-- Provided data --
=== Section Start ===

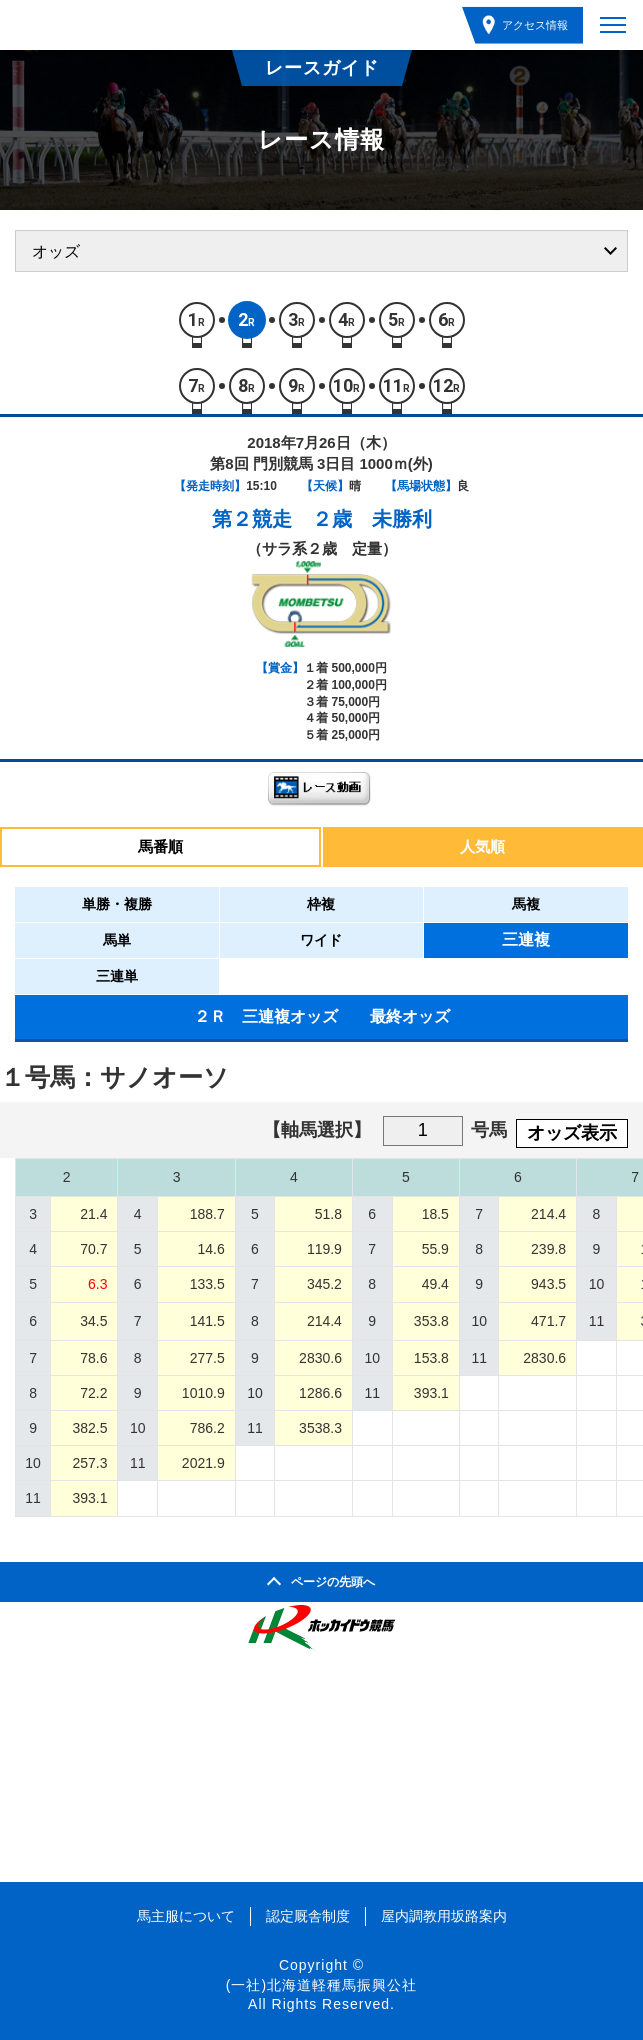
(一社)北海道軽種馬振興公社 (321, 1985)
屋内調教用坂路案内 (444, 1916)
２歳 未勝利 (372, 519)
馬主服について (186, 1916)
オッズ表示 (572, 1133)
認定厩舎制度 (308, 1916)
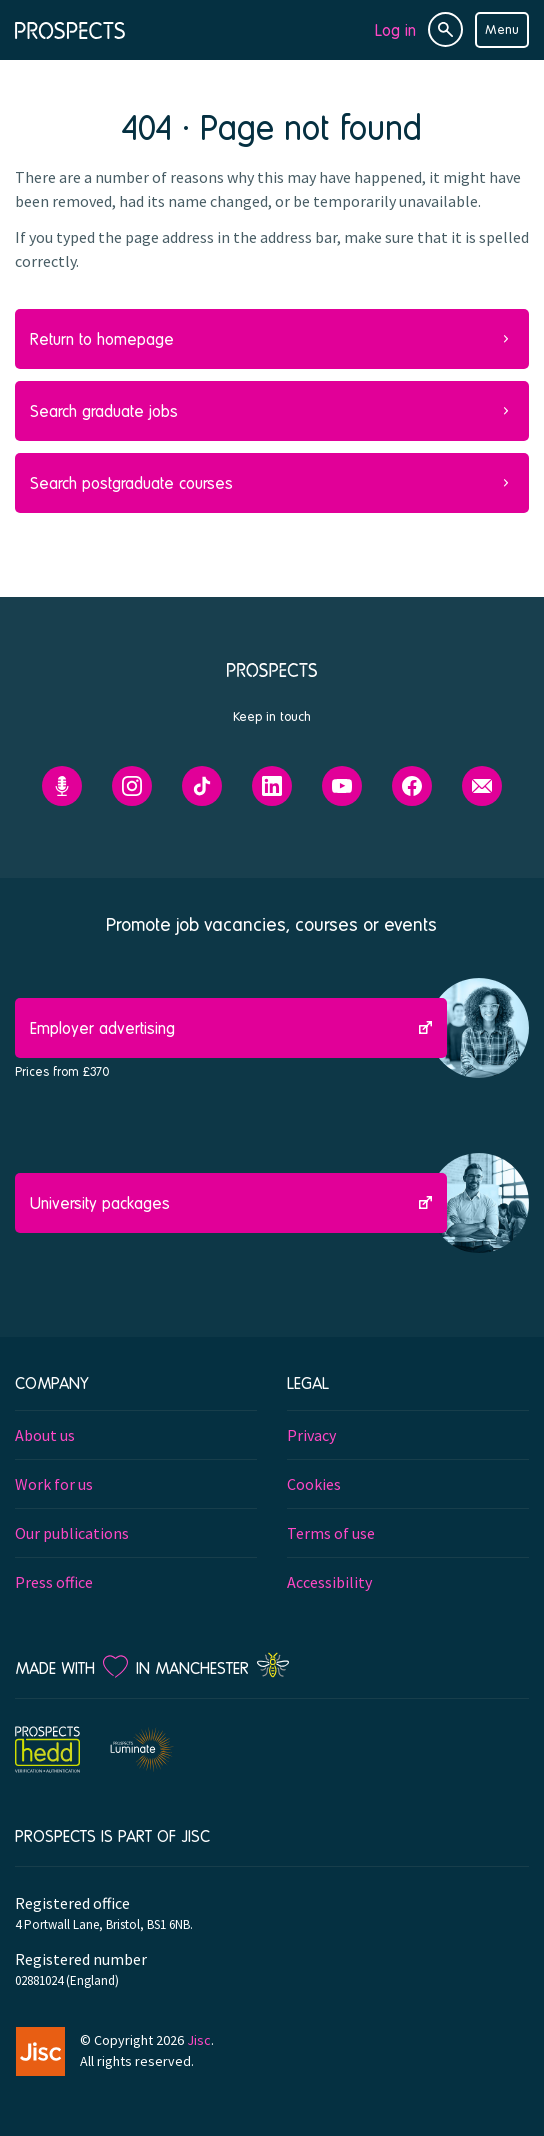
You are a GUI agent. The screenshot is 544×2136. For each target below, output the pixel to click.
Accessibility (329, 1582)
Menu (502, 29)
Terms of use (331, 1533)
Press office (54, 1582)
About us (45, 1435)
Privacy (311, 1435)
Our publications (72, 1533)
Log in (395, 29)
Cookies (314, 1484)
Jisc (199, 2040)
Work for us (54, 1484)
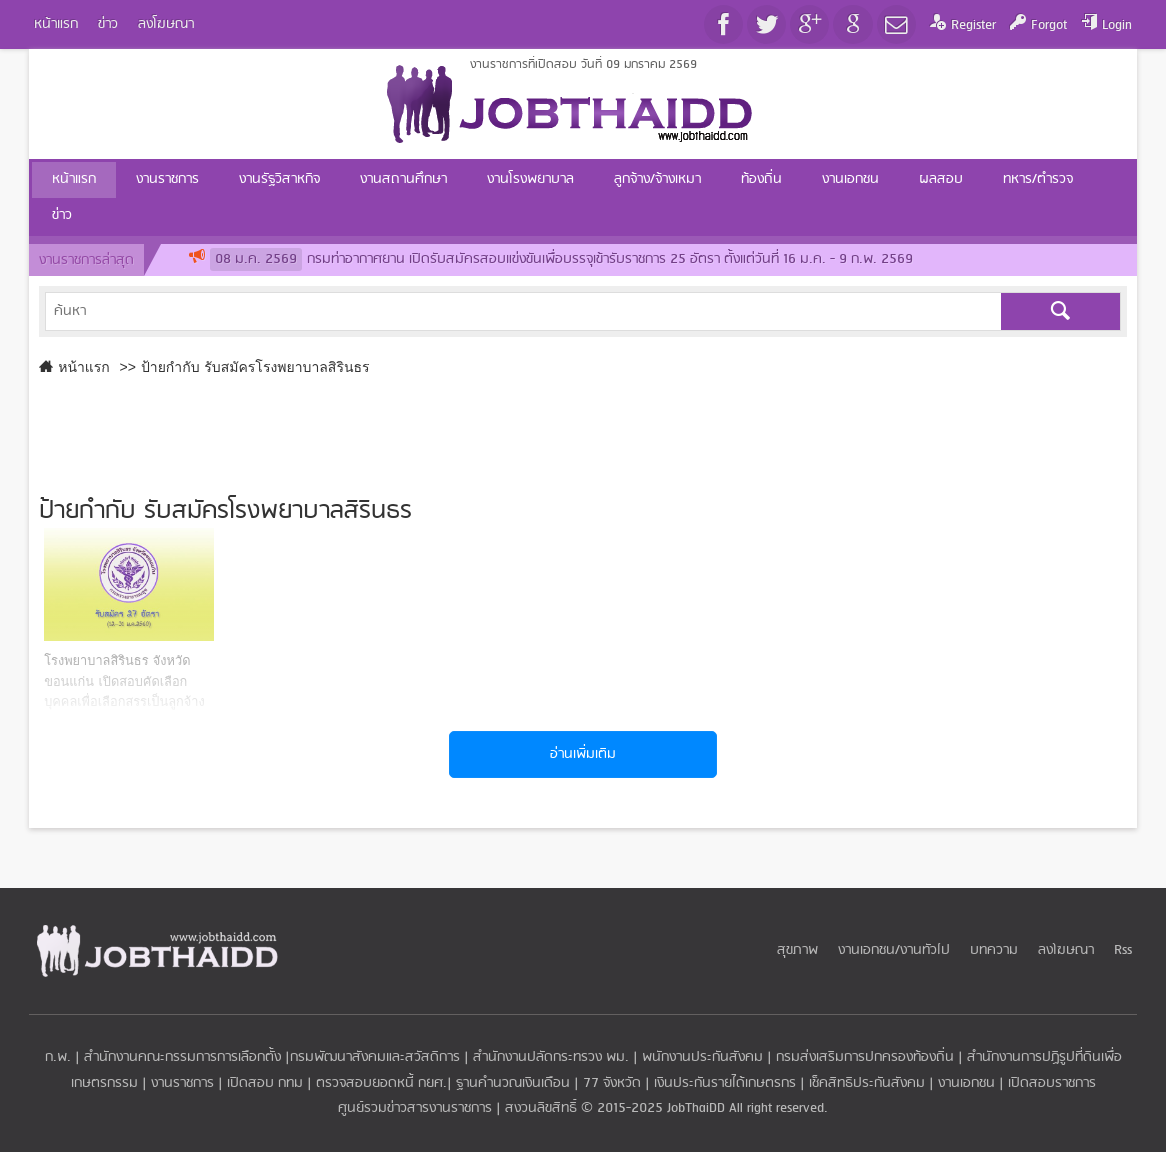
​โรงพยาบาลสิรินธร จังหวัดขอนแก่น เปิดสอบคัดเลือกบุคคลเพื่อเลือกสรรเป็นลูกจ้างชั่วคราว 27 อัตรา (124, 680)
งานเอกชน (966, 1083)
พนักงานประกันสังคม (702, 1057)
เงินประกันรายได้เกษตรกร (725, 1083)
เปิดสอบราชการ (1052, 1083)
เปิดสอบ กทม (265, 1083)
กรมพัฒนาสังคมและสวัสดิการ (375, 1057)
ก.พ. (58, 1057)
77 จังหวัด (612, 1083)
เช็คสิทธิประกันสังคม (867, 1083)
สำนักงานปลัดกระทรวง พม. (551, 1057)
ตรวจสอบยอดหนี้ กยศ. (381, 1083)
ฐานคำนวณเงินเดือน (513, 1083)
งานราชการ (182, 1083)
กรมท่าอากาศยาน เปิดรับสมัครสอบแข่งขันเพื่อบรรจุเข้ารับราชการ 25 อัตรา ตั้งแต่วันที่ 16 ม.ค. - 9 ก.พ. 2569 (561, 259)
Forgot (1049, 25)
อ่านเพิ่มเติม (583, 754)
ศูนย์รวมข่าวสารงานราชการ (417, 1108)
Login (1117, 25)
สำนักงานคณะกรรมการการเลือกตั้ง (182, 1057)
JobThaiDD (696, 1108)
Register (973, 25)
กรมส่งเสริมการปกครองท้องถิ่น (865, 1057)
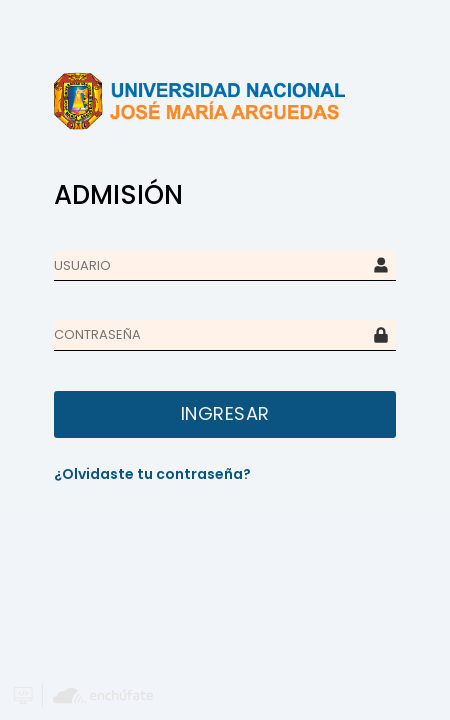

=== Section End ===

-- Problem statement --
Please copy the lines above, starting at the one that holds "オッズ表示 (572, 1133)" and stopping after the last line, exactly as they appear and minus the pictures.

-- Result for this task --
オッズ表示 (572, 1133)
認定厩舎制度 (308, 1916)
You are a GUI agent. The screenshot is 544×2136. For each target below, output the pixel to click.
Accessibility (329, 1582)
Menu (502, 29)
Terms of use (331, 1533)
Press office (54, 1582)
About us (45, 1435)
Privacy (311, 1435)
Our publications (72, 1533)
Log in (395, 29)
Cookies (314, 1484)
Jisc (199, 2040)
Work for us (54, 1484)
​โรงพยาบาลสิรินธร จังหวัดขอนแก่น เปิดสอบคัดเลือกบุคคลเพื่อเลือกสรรเป็นลูกจ้างชั่วคราว 27 อัตรา (124, 680)
งานเอกชน (966, 1083)
พนักงานประกันสังคม (702, 1057)
เงินประกันรายได้เกษตรกร (725, 1083)
เปิดสอบราชการ (1052, 1083)
เปิดสอบ กทม (265, 1083)
กรมพัฒนาสังคมและสวัสดิการ (375, 1057)
ก.พ. (58, 1057)
77 จังหวัด (612, 1083)
เช็คสิทธิประกันสังคม (867, 1083)
สำนักงานปลัดกระทรวง พม. (551, 1057)
ตรวจสอบยอดหนี้ กยศ. (381, 1083)
ฐานคำนวณเงินเดือน (513, 1083)
งานราชการ (182, 1083)
กรมท่าอากาศยาน เปิดรับสมัครสอบแข่งขันเพื่อบรรจุเข้ารับราชการ 25 อัตรา ตั้งแต่วันที่ 16 ม.ค. - 9 ก.พ. 2569 (561, 259)
Forgot (1049, 25)
อ่านเพิ่มเติม (583, 754)
ศูนย์รวมข่าวสารงานราชการ (417, 1108)
Login (1117, 25)
สำนักงานคณะกรรมการการเลือกตั้ง (182, 1057)
JobThaiDD (696, 1108)
Register (973, 25)
กรมส่งเสริมการปกครองท้องถิ่น (865, 1057)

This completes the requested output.